== DATASET CONTENT

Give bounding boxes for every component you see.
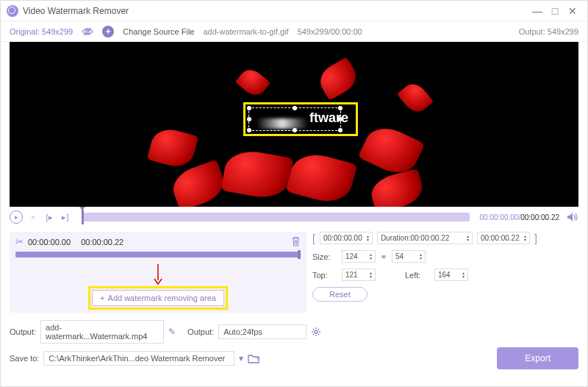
range-start-input[interactable]: 00:00:00.00▴▾ [320,232,373,244]
watermark-text: ftware [309,110,348,126]
open-folder-icon[interactable] [248,354,259,363]
spinner-icon[interactable]: ▴▾ [367,235,369,242]
preview-frame: ftware [143,42,445,207]
output-format-label: Output: [187,327,214,336]
minimize-button[interactable]: — [528,2,546,20]
source-dimensions-time: 549x299/00:00:00 [298,27,362,36]
maximize-button[interactable]: □ [546,2,564,20]
gear-icon[interactable] [311,327,321,337]
width-input[interactable]: 124▴▾ [342,250,376,263]
timeline-scrubber[interactable] [82,213,470,221]
range-end-input[interactable]: 00:00:00.22▴▾ [477,232,530,244]
visibility-toggle-icon[interactable] [82,27,93,36]
spinner-icon[interactable]: ▴▾ [462,271,465,279]
save-to-label: Save to: [10,354,39,363]
edit-icon[interactable]: ✎ [168,327,176,337]
mid-row: ✂ 00:00:00.00 00:00:00.22 + Add watermar… [1,227,587,317]
output-filename-input[interactable]: add-watermark...Watermark.mp4 [40,320,164,344]
add-area-highlight: + Add watermark removing area [88,286,228,310]
link-aspect-icon[interactable]: ⚭ [380,252,387,262]
output-format-input[interactable]: Auto;24fps [218,324,306,339]
segment-end: 00:00:00.22 [81,238,123,246]
segment-start: 00:00:00.00 [28,238,71,246]
playback-controls: ▸ ▫ [▸ ▸] 00:00:00.00/00:00:00.22 [1,207,587,227]
output-dimensions: Output: 549x299 [519,27,578,36]
watermark-selection-box[interactable]: ftware [243,102,358,136]
timeline-playhead[interactable] [82,210,84,224]
left-input[interactable]: 164▴▾ [434,269,468,281]
video-preview[interactable]: ftware [10,42,578,207]
volume-icon[interactable] [567,212,578,222]
export-button[interactable]: Export [497,347,578,369]
arrow-down-icon [154,264,162,285]
next-frame-button[interactable]: ▸] [60,211,71,223]
plus-icon: + [100,294,104,302]
segment-track[interactable] [15,252,301,258]
spinner-icon[interactable]: ▴▾ [524,235,526,242]
close-button[interactable]: ✕ [564,2,581,20]
change-source-button[interactable]: Change Source File [123,27,194,36]
segment-panel: ✂ 00:00:00.00 00:00:00.22 + Add watermar… [10,232,306,313]
stop-button[interactable]: ▫ [27,211,39,223]
top-label: Top: [312,271,337,280]
app-window: Video Watermark Remover — □ ✕ Original: … [0,0,588,387]
delete-segment-icon[interactable] [291,236,301,246]
duration-input[interactable]: Duration:00:00:00.22▴▾ [377,232,473,244]
spinner-icon[interactable]: ▴▾ [370,253,372,260]
bottom-bar: Output: add-watermark...Watermark.mp4 ✎ … [1,317,587,379]
size-label: Size: [312,252,337,261]
chevron-down-icon[interactable]: ▾ [239,353,243,363]
prev-frame-button[interactable]: [▸ [43,211,55,223]
add-source-icon[interactable]: + [102,26,114,38]
reset-button[interactable]: Reset [312,287,368,302]
spinner-icon[interactable]: ▴▾ [467,235,469,242]
left-label: Left: [405,271,430,280]
source-filename: add-watermark-to-gif.gif [203,27,288,36]
output-label: Output: [10,327,36,336]
toolbar: Original: 549x299 + Change Source File a… [1,21,587,42]
svg-point-3 [315,330,318,333]
play-button[interactable]: ▸ [10,210,23,224]
add-watermark-area-button[interactable]: + Add watermark removing area [92,290,224,306]
app-logo-icon [7,5,18,17]
bracket-open-icon[interactable]: [ [312,232,315,244]
top-input[interactable]: 121▴▾ [342,269,376,281]
app-title: Video Watermark Remover [23,6,129,16]
time-display: 00:00:00.00/00:00:00.22 [480,213,559,221]
spinner-icon[interactable]: ▴▾ [420,253,422,260]
spinner-icon[interactable]: ▴▾ [370,271,372,279]
original-dimensions: Original: 549x299 [10,27,73,36]
titlebar: Video Watermark Remover — □ ✕ [1,1,587,21]
properties-panel: [ 00:00:00.00▴▾ Duration:00:00:00.22▴▾ 0… [312,232,578,313]
height-input[interactable]: 54▴▾ [392,250,426,263]
save-path-input[interactable]: C:\ArkThinker\ArkThin...deo Watermark Re… [43,351,234,366]
bracket-close-icon[interactable]: ] [534,232,537,244]
scissors-icon: ✂ [15,236,24,247]
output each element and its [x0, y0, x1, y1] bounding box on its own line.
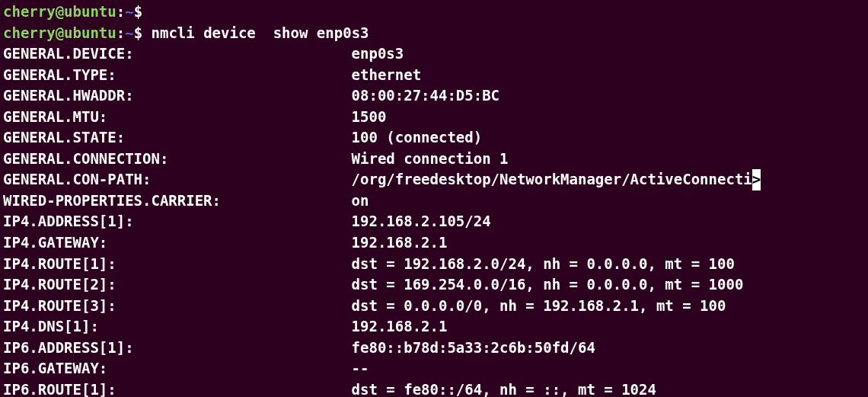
- output-key: IP6.ADDRESS[1]:: [3, 339, 352, 356]
- empty-prompt-line: cherry@ubuntu:~$: [3, 2, 865, 23]
- output-value: dst = 192.168.2.0/24, nh = 0.0.0.0, mt =…: [352, 255, 735, 272]
- command-output: GENERAL.DEVICE: enp0s3GENERAL.TYPE: ethe…: [3, 43, 865, 397]
- output-row: IP4.ROUTE[2]: dst = 169.254.0.0/16, nh =…: [3, 274, 865, 296]
- output-value: 192.168.2.105/24: [352, 213, 491, 229]
- output-row: GENERAL.MTU: 1500: [3, 107, 865, 128]
- prompt-path: ~: [125, 24, 133, 41]
- output-row: IP4.ROUTE[1]: dst = 192.168.2.0/24, nh =…: [3, 254, 865, 275]
- output-key: GENERAL.MTU:: [3, 108, 352, 125]
- output-key: IP4.ROUTE[1]:: [3, 255, 352, 272]
- prompt-path: ~: [125, 3, 133, 20]
- output-row: GENERAL.CON-PATH: /org/freedesktop/Netwo…: [3, 169, 865, 190]
- prompt-colon: :: [116, 3, 125, 20]
- prompt-colon: :: [116, 24, 125, 41]
- output-value: /org/freedesktop/NetworkManager/ActiveCo…: [352, 171, 752, 187]
- output-row: IP6.GATEWAY: --: [3, 358, 865, 379]
- prompt-dollar: $: [134, 3, 142, 20]
- output-key: IP4.ADDRESS[1]:: [3, 213, 352, 229]
- output-value: 192.168.2.1: [352, 234, 448, 251]
- output-key: IP4.ROUTE[2]:: [3, 276, 352, 293]
- prompt-at: @: [56, 3, 64, 20]
- prompt-at: @: [56, 24, 64, 41]
- output-key: GENERAL.TYPE:: [3, 66, 352, 83]
- output-row: IP4.DNS[1]: 192.168.2.1: [3, 316, 865, 338]
- output-row: WIRED-PROPERTIES.CARRIER: on: [3, 190, 865, 212]
- prompt-dollar: $: [134, 24, 142, 41]
- command-line: cherry@ubuntu:~$ nmcli device show enp0s…: [3, 23, 865, 44]
- output-row: IP4.GATEWAY: 192.168.2.1: [3, 232, 865, 254]
- prompt-user: cherry: [3, 3, 56, 20]
- output-key: IP4.GATEWAY:: [3, 234, 352, 251]
- output-key: WIRED-PROPERTIES.CARRIER:: [3, 192, 352, 209]
- output-row: IP6.ROUTE[1]: dst = fe80::/64, nh = ::, …: [3, 379, 865, 397]
- output-row: GENERAL.TYPE: ethernet: [3, 65, 865, 86]
- output-value: on: [352, 192, 369, 209]
- truncation-indicator: >: [752, 169, 761, 190]
- output-key: GENERAL.CONNECTION:: [3, 150, 352, 167]
- output-row: GENERAL.CONNECTION: Wired connection 1: [3, 149, 865, 170]
- output-value: dst = fe80::/64, nh = ::, mt = 1024: [352, 381, 656, 397]
- output-value: 192.168.2.1: [352, 318, 448, 335]
- output-value: dst = 0.0.0.0/0, nh = 192.168.2.1, mt = …: [352, 297, 726, 314]
- prompt-host: ubuntu: [64, 3, 116, 20]
- output-value: fe80::b78d:5a33:2c6b:50fd/64: [352, 339, 595, 356]
- output-row: IP4.ADDRESS[1]: 192.168.2.105/24: [3, 211, 865, 232]
- output-key: GENERAL.STATE:: [3, 129, 352, 146]
- command-text: nmcli device show enp0s3: [142, 24, 369, 41]
- prompt-host: ubuntu: [64, 24, 116, 41]
- output-key: IP4.DNS[1]:: [3, 318, 352, 335]
- output-value: Wired connection 1: [352, 150, 509, 167]
- output-key: GENERAL.CON-PATH:: [3, 171, 352, 187]
- output-row: GENERAL.HWADDR: 08:00:27:44:D5:BC: [3, 85, 865, 107]
- output-value: enp0s3: [352, 45, 404, 62]
- output-value: ethernet: [352, 66, 422, 83]
- prompt-user: cherry: [3, 24, 56, 41]
- output-key: GENERAL.HWADDR:: [3, 87, 352, 104]
- output-row: IP6.ADDRESS[1]: fe80::b78d:5a33:2c6b:50f…: [3, 338, 865, 359]
- output-value: 100 (connected): [352, 129, 483, 146]
- output-row: GENERAL.DEVICE: enp0s3: [3, 43, 865, 65]
- output-row: IP4.ROUTE[3]: dst = 0.0.0.0/0, nh = 192.…: [3, 296, 865, 317]
- output-value: --: [352, 360, 369, 376]
- output-value: 08:00:27:44:D5:BC: [352, 87, 499, 104]
- output-value: 1500: [352, 108, 387, 125]
- output-key: IP6.ROUTE[1]:: [3, 381, 352, 397]
- output-value: dst = 169.254.0.0/16, nh = 0.0.0.0, mt =…: [352, 276, 744, 293]
- output-key: IP6.GATEWAY:: [3, 360, 352, 376]
- terminal-window[interactable]: cherry@ubuntu:~$ cherry@ubuntu:~$ nmcli …: [3, 2, 865, 397]
- output-row: GENERAL.STATE: 100 (connected): [3, 127, 865, 149]
- output-key: GENERAL.DEVICE:: [3, 45, 352, 62]
- output-key: IP4.ROUTE[3]:: [3, 297, 352, 314]
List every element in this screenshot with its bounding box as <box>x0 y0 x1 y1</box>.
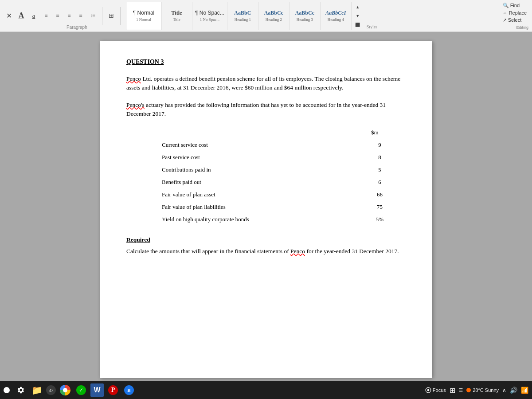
taskbar-grid-icon[interactable]: ⊞ <box>450 386 455 395</box>
close-icon[interactable]: ✕ <box>4 11 14 21</box>
taskbar-icon-settings[interactable] <box>14 383 27 397</box>
focus-button[interactable]: Focus <box>425 387 446 393</box>
font-down-a-icon[interactable]: a <box>28 11 39 21</box>
replace-label: Replace <box>509 10 527 16</box>
align-center-icon[interactable]: ≡ <box>52 11 63 21</box>
taskbar-icon-word[interactable]: W <box>90 383 104 397</box>
taskbar-icon-file-explorer[interactable]: 📁 <box>30 383 43 397</box>
taskbar-sound-icon[interactable]: 🔊 <box>510 387 517 394</box>
table-cell-label: Benefits paid out <box>126 176 354 188</box>
style-normal[interactable]: ¶ Normal 1 Normal <box>126 2 161 30</box>
table-row: Fair value of plan liabilities 75 <box>126 201 406 213</box>
weather-display: 28°C Sunny <box>466 387 499 393</box>
replace-button[interactable]: ↔ Replace <box>501 10 528 16</box>
style-title-preview: Title <box>172 10 182 16</box>
table-cell-value: 75 <box>354 201 406 213</box>
table-cell-value: 5% <box>354 213 406 226</box>
system-tray-expand[interactable]: ∧ <box>502 387 506 393</box>
penco-mention-3: Penco <box>290 248 305 254</box>
paragraph-1: Penco Ltd. operates a defined benefit pe… <box>126 74 406 93</box>
styles-scroll-up[interactable]: ▲ <box>352 3 363 12</box>
style-nospace-label: 1 No Spac... <box>200 17 219 22</box>
question-heading: QUESTION 3 <box>126 59 406 66</box>
underline-a-icon[interactable]: A <box>16 11 27 21</box>
table-cell-label: Yield on high quality corporate bonds <box>126 213 354 226</box>
table-value-header: $m <box>354 127 406 139</box>
find-button[interactable]: 🔍 Find <box>501 2 528 9</box>
table-label-header <box>126 127 354 139</box>
align-right-icon[interactable]: ≡ <box>64 11 74 21</box>
style-normal-preview: ¶ Normal <box>133 10 154 16</box>
styles-scroll: ▲ ▼ ⬛ <box>352 3 363 29</box>
taskbar-right: Focus ⊞ ≡ 28°C Sunny ∧ 🔊 📶 <box>425 386 528 395</box>
taskbar-icon-chrome[interactable] <box>59 383 72 397</box>
taskbar-icon-green[interactable]: ✓ <box>74 383 88 397</box>
required-text: Calculate the amounts that will appear i… <box>126 247 406 256</box>
style-h2-label: Heading 2 <box>266 17 282 22</box>
select-label: Select <box>508 17 522 23</box>
taskbar-badge-37[interactable]: 37 <box>46 385 56 395</box>
data-table: $m Current service cost 9 Past service c… <box>126 127 406 226</box>
paragraph-2: Penco's actuary has provided the followi… <box>126 101 406 119</box>
table-cell-label: Past service cost <box>126 151 354 164</box>
separator2 <box>120 7 121 25</box>
style-nospace[interactable]: ¶ No Spac... 1 No Spac... <box>192 2 227 30</box>
select-button[interactable]: ↗ Select <box>501 17 528 23</box>
editing-section-label: Editing <box>501 25 528 30</box>
select-arrow-icon: ↗ <box>503 17 507 23</box>
style-h3-preview: AaBbCc <box>295 10 314 16</box>
style-title[interactable]: Title Title <box>161 2 192 30</box>
start-button[interactable] <box>4 387 10 393</box>
styles-scroll-down[interactable]: ▼ <box>352 12 363 20</box>
taskbar-icon-browser[interactable]: B <box>122 383 136 397</box>
taskbar-list-icon[interactable]: ≡ <box>459 386 463 394</box>
table-cell-value: 9 <box>354 139 406 151</box>
style-h1-label: Heading 1 <box>235 17 251 22</box>
table-row: Fair value of plan asset 66 <box>126 188 406 201</box>
table-cell-value: 66 <box>354 188 406 201</box>
style-h3[interactable]: AaBbCc Heading 3 <box>289 2 321 30</box>
required-heading: Required <box>126 236 406 243</box>
table-row: Past service cost 8 <box>126 151 406 164</box>
focus-label: Focus <box>433 387 446 393</box>
taskbar-icon-p[interactable]: P <box>106 383 120 397</box>
penco-mention-2: Penco's <box>126 102 145 108</box>
styles-section-label: Styles <box>363 24 377 30</box>
svg-point-1 <box>427 389 430 391</box>
style-title-label: Title <box>173 17 180 22</box>
style-h1[interactable]: AaBbC Heading 1 <box>227 2 258 30</box>
replace-icon: ↔ <box>503 10 508 16</box>
document-page: QUESTION 3 Penco Ltd. operates a defined… <box>100 41 432 378</box>
ribbon-left: ✕ A a ≡ ≡ ≡ ≡ :≡ ⊞ <box>4 7 122 25</box>
table-cell-value: 8 <box>354 151 406 164</box>
styles-section: ¶ Normal 1 Normal Title Title ¶ No Spac.… <box>126 2 497 30</box>
list-bullet-icon[interactable]: :≡ <box>88 11 98 21</box>
shading-icon[interactable]: ⊞ <box>106 11 117 21</box>
table-row: Benefits paid out 6 <box>126 176 406 188</box>
table-cell-label: Fair value of plan liabilities <box>126 201 354 213</box>
style-normal-label: 1 Normal <box>136 17 151 22</box>
taskbar-network-icon[interactable]: 📶 <box>521 387 528 394</box>
taskbar-left: 📁 37 ✓ W P B <box>4 383 136 397</box>
list-icons-group: :≡ <box>88 11 98 21</box>
ribbon-editing: 🔍 Find ↔ Replace ↗ Select Editing <box>501 2 528 30</box>
paragraph-section-label: Paragraph <box>66 25 87 30</box>
style-h2-preview: AaBbCc <box>264 10 283 16</box>
style-h2[interactable]: AaBbCc Heading 2 <box>258 2 289 30</box>
style-h4-preview: AaBbCcI <box>325 10 346 16</box>
style-h3-label: Heading 3 <box>297 17 313 22</box>
table-cell-value: 5 <box>354 164 406 176</box>
separator1 <box>102 7 102 25</box>
weather-icon <box>466 388 471 392</box>
table-cell-label: Fair value of plan asset <box>126 188 354 201</box>
find-label: Find <box>510 3 520 8</box>
table-cell-label: Contributions paid in <box>126 164 354 176</box>
styles-expand[interactable]: ⬛ <box>352 20 363 29</box>
align-icons-group: ≡ ≡ ≡ ≡ <box>41 11 86 21</box>
align-left-icon[interactable]: ≡ <box>41 11 51 21</box>
style-h4[interactable]: AaBbCcI Heading 4 <box>321 2 352 30</box>
justify-icon[interactable]: ≡ <box>75 11 86 21</box>
style-h1-preview: AaBbC <box>234 10 251 16</box>
table-row: Contributions paid in 5 <box>126 164 406 176</box>
table-row: Yield on high quality corporate bonds 5% <box>126 213 406 226</box>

====

● WORK REQUEST
Your response should be made up of the lines in the data that contain the word "plan".

● RESPONSE TO THE EXERCISE
table-row: Fair value of plan liabilities 75 <box>126 201 406 213</box>
table-row: Fair value of plan asset 66 <box>126 188 406 201</box>
table-cell-label: Fair value of plan liabilities <box>126 201 354 213</box>
table-cell-label: Fair value of plan asset <box>126 188 354 201</box>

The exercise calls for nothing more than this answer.